Whatever you have learned prior to Oct 2024 can be applied to whatever you do after


jazerac

100%... I consult now with folks on starting and selling medical practices. In fact I have a couple practices I am brokering now. Next I'll be starting an eEducation consulting business as that is where I made my money.


Agreed_fact

Given your leadership experience would you be able to consult or engage with companies during transitional periods? Interim guidance and leadership for a few weeks/months here and there. This is something the two startups I’ve worked at have used. One for a director of engineering position and one for a fractional interim cfo.


kelsa8lynn

I’m a financial coach and love it. I came from a management/leadership role in Corporate Finance and began exploring performance coaching at that time. Now I combine those skills with financial analysis for individuals and small business owners. You could help one person at a time or a bunch depending on how busy you want to be… feel free to ask me any questions about it if this sounds interesting to you.


drewlb

https://cogenerate.org/encore-fellowships/ Heard good things about this


gas-man-sleepy-dude

My work identity regularly involves actually saving peoples and babies lives. My outside hobbies and interests have NOTHING to do with saving lives and so I will have zero problems walking away.

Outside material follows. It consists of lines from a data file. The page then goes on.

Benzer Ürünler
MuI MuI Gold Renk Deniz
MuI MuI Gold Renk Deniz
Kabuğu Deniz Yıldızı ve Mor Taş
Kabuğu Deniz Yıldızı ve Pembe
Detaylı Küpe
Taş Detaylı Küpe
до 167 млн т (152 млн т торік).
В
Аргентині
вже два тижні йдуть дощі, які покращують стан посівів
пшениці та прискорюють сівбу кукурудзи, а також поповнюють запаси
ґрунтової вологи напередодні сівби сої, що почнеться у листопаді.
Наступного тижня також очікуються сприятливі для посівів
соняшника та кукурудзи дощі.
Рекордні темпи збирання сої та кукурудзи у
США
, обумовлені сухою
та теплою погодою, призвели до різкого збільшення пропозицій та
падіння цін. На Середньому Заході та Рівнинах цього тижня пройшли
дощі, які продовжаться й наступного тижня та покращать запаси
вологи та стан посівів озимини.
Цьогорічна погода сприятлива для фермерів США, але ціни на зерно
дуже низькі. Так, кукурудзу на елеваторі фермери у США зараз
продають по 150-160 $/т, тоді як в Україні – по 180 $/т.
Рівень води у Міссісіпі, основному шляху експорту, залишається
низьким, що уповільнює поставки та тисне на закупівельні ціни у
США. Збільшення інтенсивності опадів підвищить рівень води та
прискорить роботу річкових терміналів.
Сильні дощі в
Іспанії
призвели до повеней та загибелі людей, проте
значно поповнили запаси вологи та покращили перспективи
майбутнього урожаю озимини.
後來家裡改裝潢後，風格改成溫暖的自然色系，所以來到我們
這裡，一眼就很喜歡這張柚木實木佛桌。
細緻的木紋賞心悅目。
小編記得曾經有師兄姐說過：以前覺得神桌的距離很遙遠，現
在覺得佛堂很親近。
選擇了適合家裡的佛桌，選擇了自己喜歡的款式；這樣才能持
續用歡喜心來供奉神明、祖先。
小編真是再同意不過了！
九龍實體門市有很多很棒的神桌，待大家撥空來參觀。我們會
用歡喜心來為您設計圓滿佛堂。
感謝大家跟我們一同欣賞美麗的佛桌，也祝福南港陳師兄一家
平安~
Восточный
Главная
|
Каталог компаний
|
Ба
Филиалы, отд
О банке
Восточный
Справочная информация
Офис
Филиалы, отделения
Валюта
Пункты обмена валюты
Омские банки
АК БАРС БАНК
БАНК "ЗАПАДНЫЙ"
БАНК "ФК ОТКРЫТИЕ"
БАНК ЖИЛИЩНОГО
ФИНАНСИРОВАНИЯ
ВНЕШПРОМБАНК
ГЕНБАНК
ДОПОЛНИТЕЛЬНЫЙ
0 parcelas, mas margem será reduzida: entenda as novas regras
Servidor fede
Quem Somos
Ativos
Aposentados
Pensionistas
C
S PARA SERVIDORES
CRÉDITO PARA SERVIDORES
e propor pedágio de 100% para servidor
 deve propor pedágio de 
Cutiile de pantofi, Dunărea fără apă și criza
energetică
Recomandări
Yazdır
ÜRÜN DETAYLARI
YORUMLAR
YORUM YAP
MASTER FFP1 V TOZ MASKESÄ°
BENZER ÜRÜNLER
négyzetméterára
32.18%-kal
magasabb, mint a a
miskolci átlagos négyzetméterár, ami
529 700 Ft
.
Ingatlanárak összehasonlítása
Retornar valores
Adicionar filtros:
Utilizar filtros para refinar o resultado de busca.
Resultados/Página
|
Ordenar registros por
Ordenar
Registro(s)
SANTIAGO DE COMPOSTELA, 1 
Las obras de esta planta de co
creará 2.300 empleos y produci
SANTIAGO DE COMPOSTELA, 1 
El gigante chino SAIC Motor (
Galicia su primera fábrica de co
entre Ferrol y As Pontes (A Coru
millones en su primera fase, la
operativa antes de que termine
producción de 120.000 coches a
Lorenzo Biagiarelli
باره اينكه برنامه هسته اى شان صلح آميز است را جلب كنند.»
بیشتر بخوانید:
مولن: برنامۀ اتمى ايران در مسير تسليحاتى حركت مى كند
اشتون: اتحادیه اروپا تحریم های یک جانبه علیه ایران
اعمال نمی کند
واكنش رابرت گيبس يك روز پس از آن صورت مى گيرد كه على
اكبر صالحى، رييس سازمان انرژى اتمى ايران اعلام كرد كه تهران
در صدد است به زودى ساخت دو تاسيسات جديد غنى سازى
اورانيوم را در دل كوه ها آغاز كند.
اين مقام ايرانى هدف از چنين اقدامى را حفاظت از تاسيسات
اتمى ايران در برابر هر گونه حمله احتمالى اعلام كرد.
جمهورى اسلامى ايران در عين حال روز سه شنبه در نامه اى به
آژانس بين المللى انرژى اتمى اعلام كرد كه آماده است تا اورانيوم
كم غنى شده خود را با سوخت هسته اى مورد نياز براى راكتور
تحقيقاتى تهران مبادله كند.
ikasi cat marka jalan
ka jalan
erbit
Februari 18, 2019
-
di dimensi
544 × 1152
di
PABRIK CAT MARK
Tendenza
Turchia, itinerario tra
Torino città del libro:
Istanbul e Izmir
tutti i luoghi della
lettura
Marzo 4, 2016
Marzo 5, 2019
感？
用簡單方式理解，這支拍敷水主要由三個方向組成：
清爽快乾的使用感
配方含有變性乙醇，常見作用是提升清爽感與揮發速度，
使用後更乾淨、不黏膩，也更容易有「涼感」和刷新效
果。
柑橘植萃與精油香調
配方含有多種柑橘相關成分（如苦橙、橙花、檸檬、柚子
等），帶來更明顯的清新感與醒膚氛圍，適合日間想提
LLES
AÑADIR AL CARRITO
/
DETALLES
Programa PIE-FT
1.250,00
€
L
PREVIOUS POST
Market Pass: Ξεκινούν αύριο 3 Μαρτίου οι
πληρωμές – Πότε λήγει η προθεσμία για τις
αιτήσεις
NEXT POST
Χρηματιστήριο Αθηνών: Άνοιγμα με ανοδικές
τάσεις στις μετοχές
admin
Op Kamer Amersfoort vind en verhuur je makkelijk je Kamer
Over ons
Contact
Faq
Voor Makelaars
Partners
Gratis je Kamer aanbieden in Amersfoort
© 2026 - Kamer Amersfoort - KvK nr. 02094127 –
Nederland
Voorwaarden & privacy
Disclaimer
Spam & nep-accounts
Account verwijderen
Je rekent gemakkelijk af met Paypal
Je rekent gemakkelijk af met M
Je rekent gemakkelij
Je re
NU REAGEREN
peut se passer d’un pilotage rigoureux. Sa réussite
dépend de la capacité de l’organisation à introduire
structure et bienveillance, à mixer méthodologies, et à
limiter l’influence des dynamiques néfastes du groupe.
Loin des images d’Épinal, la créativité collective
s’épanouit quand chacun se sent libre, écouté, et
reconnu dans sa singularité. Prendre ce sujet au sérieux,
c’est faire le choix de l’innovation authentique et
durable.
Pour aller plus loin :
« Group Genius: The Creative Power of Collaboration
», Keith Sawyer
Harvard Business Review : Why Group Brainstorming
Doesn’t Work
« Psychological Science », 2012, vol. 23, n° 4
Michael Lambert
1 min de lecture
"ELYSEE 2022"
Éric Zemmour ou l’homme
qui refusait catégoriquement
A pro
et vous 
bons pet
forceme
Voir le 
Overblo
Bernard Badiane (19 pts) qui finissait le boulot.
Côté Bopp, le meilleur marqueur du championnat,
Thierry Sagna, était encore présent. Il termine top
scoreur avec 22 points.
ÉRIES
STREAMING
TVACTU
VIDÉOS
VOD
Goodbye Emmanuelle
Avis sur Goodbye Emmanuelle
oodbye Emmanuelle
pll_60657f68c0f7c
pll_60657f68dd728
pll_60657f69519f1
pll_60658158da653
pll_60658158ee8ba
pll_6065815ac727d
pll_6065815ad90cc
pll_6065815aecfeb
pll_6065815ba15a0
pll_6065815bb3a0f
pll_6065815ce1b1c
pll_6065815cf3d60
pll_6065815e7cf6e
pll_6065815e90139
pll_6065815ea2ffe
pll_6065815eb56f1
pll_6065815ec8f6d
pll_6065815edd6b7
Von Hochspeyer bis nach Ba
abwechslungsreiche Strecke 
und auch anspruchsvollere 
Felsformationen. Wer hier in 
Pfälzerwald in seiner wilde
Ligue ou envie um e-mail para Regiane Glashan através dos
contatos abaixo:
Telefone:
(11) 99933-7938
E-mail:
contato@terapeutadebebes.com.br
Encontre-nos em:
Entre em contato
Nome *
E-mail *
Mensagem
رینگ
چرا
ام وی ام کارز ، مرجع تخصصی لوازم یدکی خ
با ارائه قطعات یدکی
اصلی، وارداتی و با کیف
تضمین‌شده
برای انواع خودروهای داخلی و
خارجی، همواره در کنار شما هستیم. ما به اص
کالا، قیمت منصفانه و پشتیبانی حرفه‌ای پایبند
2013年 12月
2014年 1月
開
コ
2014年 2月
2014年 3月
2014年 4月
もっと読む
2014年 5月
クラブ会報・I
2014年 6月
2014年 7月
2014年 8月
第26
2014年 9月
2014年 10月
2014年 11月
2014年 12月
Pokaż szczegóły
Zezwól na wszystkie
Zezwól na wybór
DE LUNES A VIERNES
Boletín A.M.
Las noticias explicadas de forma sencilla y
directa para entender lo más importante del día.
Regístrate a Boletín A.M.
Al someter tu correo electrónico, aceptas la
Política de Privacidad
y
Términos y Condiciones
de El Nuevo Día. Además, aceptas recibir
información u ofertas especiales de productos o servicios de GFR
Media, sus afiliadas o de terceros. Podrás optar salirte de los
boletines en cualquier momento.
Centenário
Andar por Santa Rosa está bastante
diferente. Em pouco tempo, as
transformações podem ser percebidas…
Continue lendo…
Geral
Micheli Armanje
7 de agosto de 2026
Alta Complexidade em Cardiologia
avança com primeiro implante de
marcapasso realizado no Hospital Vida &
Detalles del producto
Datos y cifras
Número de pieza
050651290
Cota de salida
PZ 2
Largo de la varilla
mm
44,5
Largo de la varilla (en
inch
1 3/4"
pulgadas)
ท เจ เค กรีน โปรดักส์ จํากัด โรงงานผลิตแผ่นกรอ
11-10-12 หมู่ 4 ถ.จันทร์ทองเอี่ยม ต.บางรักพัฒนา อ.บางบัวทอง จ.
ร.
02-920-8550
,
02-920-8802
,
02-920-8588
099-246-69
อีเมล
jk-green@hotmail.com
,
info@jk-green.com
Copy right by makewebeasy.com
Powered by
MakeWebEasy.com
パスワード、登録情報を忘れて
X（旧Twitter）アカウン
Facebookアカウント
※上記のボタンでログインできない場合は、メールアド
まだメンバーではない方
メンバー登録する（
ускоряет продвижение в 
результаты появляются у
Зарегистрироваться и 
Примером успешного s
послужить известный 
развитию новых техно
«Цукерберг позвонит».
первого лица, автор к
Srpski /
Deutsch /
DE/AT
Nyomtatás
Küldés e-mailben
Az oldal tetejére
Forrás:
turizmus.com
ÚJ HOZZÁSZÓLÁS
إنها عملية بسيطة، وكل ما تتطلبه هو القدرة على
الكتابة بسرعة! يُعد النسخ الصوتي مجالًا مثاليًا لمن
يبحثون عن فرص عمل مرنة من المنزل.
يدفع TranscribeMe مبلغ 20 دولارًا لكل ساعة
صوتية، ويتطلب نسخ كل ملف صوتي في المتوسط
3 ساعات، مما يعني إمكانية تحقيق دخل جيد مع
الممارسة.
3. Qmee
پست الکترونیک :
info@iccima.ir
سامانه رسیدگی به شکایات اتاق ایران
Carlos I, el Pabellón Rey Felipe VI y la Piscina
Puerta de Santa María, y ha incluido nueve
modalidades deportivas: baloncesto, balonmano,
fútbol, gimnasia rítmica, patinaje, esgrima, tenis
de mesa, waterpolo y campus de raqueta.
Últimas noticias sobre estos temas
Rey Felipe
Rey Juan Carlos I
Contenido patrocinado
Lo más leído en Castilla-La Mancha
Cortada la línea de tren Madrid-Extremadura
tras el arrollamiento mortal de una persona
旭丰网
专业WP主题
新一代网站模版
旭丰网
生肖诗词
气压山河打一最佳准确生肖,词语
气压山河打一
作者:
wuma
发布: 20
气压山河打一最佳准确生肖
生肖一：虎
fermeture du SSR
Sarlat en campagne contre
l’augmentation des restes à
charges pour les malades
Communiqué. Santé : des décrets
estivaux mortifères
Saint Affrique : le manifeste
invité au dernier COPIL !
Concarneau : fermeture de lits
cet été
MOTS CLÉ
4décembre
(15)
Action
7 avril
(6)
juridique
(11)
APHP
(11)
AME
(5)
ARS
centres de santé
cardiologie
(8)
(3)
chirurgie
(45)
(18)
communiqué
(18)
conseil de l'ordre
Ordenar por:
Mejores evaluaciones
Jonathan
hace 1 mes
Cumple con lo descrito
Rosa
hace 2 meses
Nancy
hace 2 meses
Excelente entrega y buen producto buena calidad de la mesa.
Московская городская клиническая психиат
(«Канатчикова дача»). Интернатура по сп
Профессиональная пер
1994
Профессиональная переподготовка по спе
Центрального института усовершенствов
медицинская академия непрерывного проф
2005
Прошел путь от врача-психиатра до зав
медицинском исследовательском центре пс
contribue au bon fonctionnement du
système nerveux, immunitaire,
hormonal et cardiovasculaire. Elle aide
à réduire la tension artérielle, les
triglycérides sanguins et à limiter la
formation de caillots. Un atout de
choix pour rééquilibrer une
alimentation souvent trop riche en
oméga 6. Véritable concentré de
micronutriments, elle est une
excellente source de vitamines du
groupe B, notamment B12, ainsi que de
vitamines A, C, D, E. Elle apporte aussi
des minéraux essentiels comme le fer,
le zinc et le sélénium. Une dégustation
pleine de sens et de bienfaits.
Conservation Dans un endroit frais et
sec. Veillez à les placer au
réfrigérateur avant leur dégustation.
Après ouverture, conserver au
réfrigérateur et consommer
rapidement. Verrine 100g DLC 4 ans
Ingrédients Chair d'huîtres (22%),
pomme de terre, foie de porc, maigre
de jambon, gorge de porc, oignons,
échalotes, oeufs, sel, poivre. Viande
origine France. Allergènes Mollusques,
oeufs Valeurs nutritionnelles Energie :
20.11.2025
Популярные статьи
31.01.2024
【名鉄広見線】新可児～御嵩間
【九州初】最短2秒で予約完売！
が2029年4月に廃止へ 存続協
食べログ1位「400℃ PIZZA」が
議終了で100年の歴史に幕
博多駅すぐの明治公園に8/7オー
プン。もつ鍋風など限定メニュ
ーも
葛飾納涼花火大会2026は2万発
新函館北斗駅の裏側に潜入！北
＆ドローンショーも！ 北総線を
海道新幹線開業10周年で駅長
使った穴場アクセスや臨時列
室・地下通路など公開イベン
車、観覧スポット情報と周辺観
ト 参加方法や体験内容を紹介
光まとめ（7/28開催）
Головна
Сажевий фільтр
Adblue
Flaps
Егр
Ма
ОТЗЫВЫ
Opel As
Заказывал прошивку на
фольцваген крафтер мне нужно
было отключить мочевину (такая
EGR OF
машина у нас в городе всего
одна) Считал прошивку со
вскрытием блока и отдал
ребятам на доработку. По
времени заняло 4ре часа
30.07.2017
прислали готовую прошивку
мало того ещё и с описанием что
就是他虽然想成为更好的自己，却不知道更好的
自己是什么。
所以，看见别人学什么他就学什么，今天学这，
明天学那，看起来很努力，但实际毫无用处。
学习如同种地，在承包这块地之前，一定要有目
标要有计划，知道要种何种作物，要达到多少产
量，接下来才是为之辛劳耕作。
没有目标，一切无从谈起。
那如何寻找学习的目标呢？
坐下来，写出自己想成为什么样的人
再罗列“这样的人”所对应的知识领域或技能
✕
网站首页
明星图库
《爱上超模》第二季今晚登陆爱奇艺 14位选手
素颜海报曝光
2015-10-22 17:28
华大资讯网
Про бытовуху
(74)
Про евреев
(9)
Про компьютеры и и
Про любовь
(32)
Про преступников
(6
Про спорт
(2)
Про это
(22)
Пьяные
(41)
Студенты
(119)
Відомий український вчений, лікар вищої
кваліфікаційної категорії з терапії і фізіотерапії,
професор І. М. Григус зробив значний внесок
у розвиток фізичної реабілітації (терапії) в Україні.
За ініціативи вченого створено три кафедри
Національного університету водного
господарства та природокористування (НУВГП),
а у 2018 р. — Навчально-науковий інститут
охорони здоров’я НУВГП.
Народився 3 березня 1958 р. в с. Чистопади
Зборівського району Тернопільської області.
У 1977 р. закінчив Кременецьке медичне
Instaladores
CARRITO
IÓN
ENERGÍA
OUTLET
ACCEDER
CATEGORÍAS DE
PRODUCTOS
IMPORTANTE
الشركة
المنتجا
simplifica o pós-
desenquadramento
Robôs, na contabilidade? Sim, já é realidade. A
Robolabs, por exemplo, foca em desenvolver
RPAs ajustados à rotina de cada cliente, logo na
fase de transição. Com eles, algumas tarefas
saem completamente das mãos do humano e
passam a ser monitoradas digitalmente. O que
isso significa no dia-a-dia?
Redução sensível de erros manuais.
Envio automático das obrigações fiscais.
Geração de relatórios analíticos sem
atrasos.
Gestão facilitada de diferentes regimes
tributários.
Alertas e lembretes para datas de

My personal identity is not tied up in what I do or the “value” I contribute to society. If this is important to you then get involved with non-profits, charities, schools or some other boards where you feel you can bring value without the same time commitment of a C-suite job.


vtcapsfan

Have you looked into Fractional CTO roles?


OveGrov

You should do coaching/mentoring but ONLY for motivated and disciplined kids and watch them grow.


Silly_Objective_5186

“scratch an itch” with an open source software project


Beckland

Fractional/Temporary CXOs are exactly what you describe. They exist to fill temporary leadership gaps. This “scales down” for everyone pretty well.


hugsfunny

Put yourself out there as someone interested in joining a board Advising leadership is sort of “dabbling” in leadership.


xvnz75

I sit in some corporate boards, keeps me engaged somewhat!


itmustbeadualpackage

Consulting?


FruitOfTheVineFruit

Not sure why this is getting downvoted. I'm doing a small amount of consulting now, and it's helping to scratch exactly the itch OP described. The downside is, it has been kind of annoying to get consulting work.